To jednak nie robi na mnie wrażenia. Dużo ciekawszym jest fakt, że nawet przy bardzo intensywnej pracy komputer się nie nagrzewa do niekomfortowego poziomu. Uruchomiony na próbę render w Adobe Premiere Pro oczywiście odpalił wszystkie wentylatory, a klawiatura w okolicach gładzika i spód komputera zaczęły być ciepławe. Nie było to jednak nic nieprzyjemnego czy uprzykrzającego pracę.
A czas pracy na akumulatorze? Dwa akapity wyżej opisałem w jakim bałaganie aplikacji pracowałem. Przy sugerowanej jasności wyświetlacza i włączonej łączności Bluetooth i Wi-Fi osiągałem wynik powyżej siedmiu godzin i poniżej ośmiu. Zapewne wycisnąłbym z niego znacznie więcej gdybym zaczął się przejmować łącznością bezprzewodową czy jasnością ekranu, jednak nie widziałem sensu – przy takich parametrach pracy ten wynik jest powyżej potrzeb i oczekiwań.
HP EliteBook 840 G5 – podsumowanie recenzji.
W gronie moich komputerów marzeń nadal pozostają hybrydy, a więc laptopy konwertowalne lub tablety z doczepianą klawiaturą. To jednak subiektywne potrzeby. Obiektywnie – EliteBook 840 G5 bryluje w każdej kategorii. Bezpieczny, wytrzymały, elegancki, szybki, dobrze zbudowany, ze świetną klawiaturą, dobrym gładzikiem… gdyby nie wyświetlacz, zacząłbym się przejmować, że recenzja ta będzie za bardzo przypominać laurkę. Ten pozostaje może nie tyle piętą achillesową tego sprzętu, co wyraźnie odstaje od znakomitej reszty.

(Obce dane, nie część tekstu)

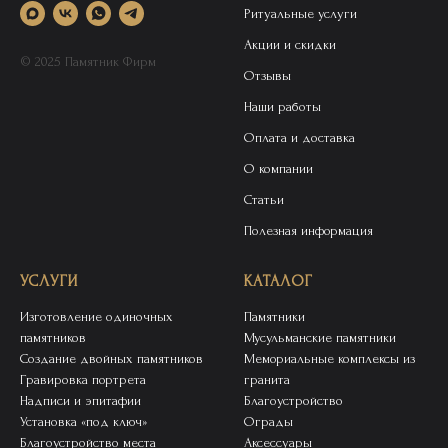
Ритуальные услуги
Акции и скидки
© 2025 Памятник Фирм
Отзывы
Наши работы
Оплата и доставка
О компании
Статьи
Полезная информация
УСЛУГИ
КАТАЛОГ
Изготовление одиночных
Памятники
памятников
Мусульманские памятники
Создание двойных памятников
Мемориальные комплексы из
Гравировка портрета
гранита
Надписи и эпитафии
Благоустройство
Установка «под ключ»
Ограды
Благоустройство места
Аксессуары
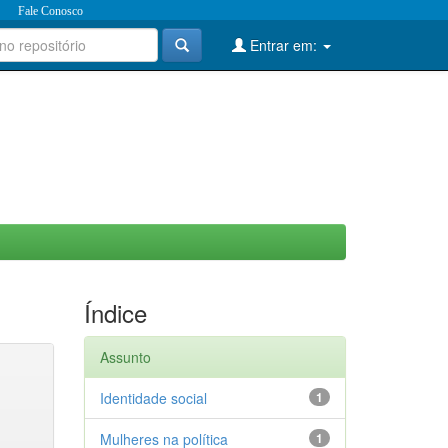
Fale Conosco
Entrar em:
Índice
Assunto
Identidade social
1
Mulheres na política
1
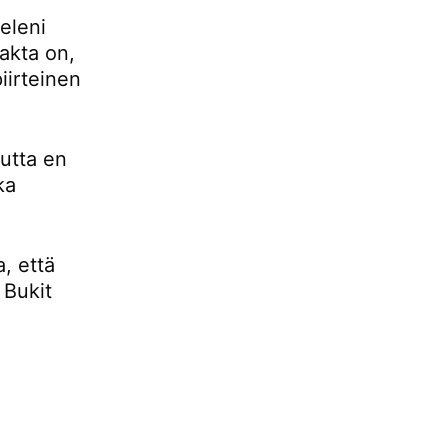
eleni
fakta on,
iirteinen
mutta en
ka
, että
 Bukit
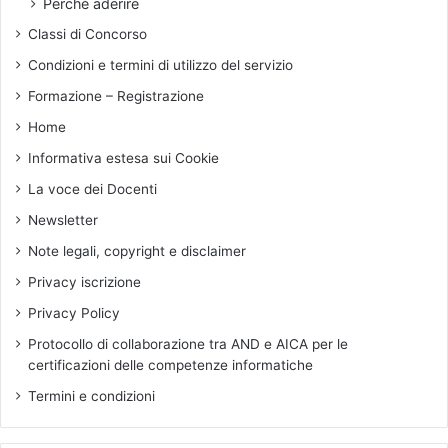
Perché aderire
e
Classi di Concorso
l
p
Condizioni e termini di utilizzo del servizio
a
Formazione – Registrazione
s
s
Home
a
Informativa estesa sui Cookie
t
o
La voce dei Docenti
e
Newsletter
l
e
Note legali, copyright e disclaimer
p
Privacy iscrizione
o
s
Privacy Policy
s
Protocollo di collaborazione tra AND e AICA per le
i
certificazioni delle competenze informatiche
b
i
Termini e condizioni
l
i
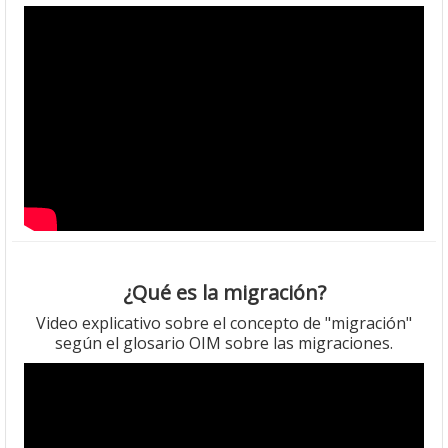
¿Qué es la migración?
Video explicativo sobre el concepto de "migración"
según el glosario OIM sobre las migraciones.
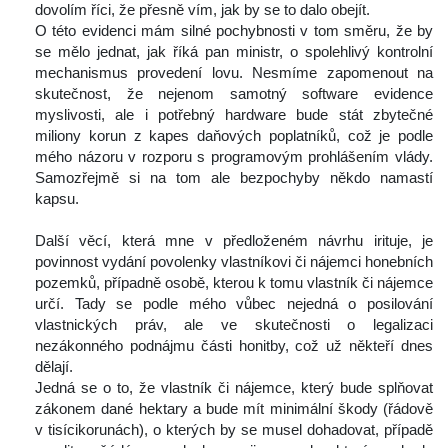
dovolím říci, že přesně vím, jak by se to dalo obejít.
 O této evidenci mám silné pochybnosti v tom směru, že by 
e mělo jednat, jak říká pan ministr, o spolehlivý kontrolní 
mechanismus provedení lovu. Nesmíme zapomenout na 
kutečnost, že nejenom samotný software evidence 
myslivosti, ale i potřebný hardware bude stát zbytečné 
miliony korun z kapes daňových poplatníků, což je podle 
mého názoru v rozporu s programovým prohlášením vlády. 
Samozřejmě si na tom ale bezpochyby někdo namastí 
kapsu.
 
 Další věcí, která mne v předloženém návrhu irituje, je 
povinnost vydání povolenky vlastníkovi či nájemci honebních 
pozemků, případně osobě, kterou k tomu vlastník či nájemce 
určí. Tady se podle mého vůbec nejedná o posilování 
vlastnických práv, ale ve skutečnosti o legalizaci 
nezákonného podnájmu části honitby, což už někteří dnes 
dělají.
 Jedná se o to, že vlastník či nájemce, který bude splňovat 
zákonem dané hektary a bude mít minimální škody (řádově 
v tisícikorunách), o kterých by se musel dohadovat, případě 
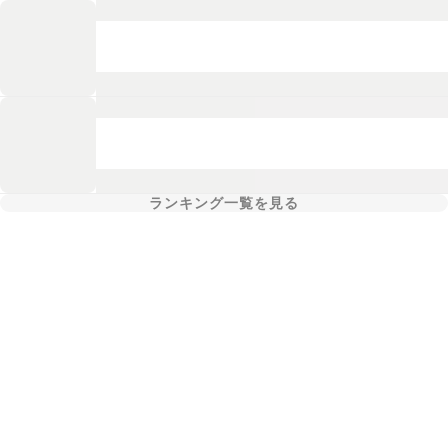
ランキング一覧を見る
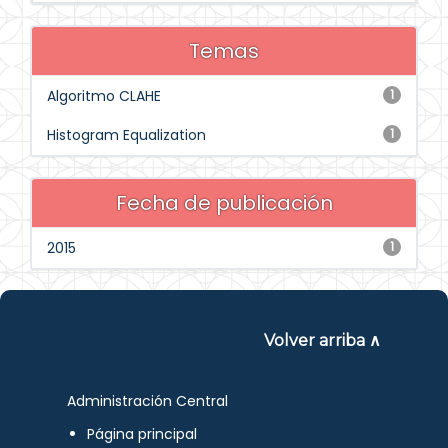
Temas
Algoritmo CLAHE
1
Histogram Equalization
1
Fecha de publicación
2015
1
Volver arriba ∧
Administración Central
Página principal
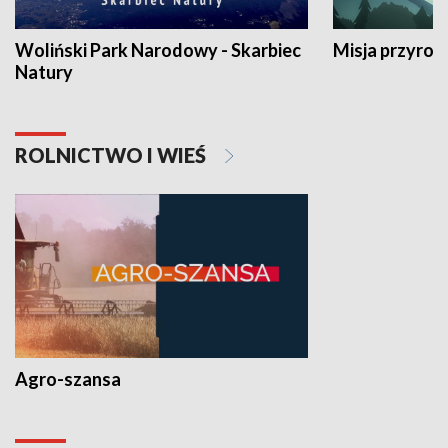
Woliński Park Narodowy - Skarbiec
Misja przyrod
Natury
ROLNICTWO I WIEŚ
Agro-szansa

To komputer klasy topowej, więc i cena niska nie jest. Za laptopa w omawianej wersji przyjdzie nam zapłacić niemal 7200 zł. Ten sprzęt ma jednak szybko na siebie zarobić, a testowany egzemplarz legitymizuje HP jako lidera rynku PC. To kolejny doskonały sprzęt tej firmy, który możemy ocenić na szkolną piątkę z plusem.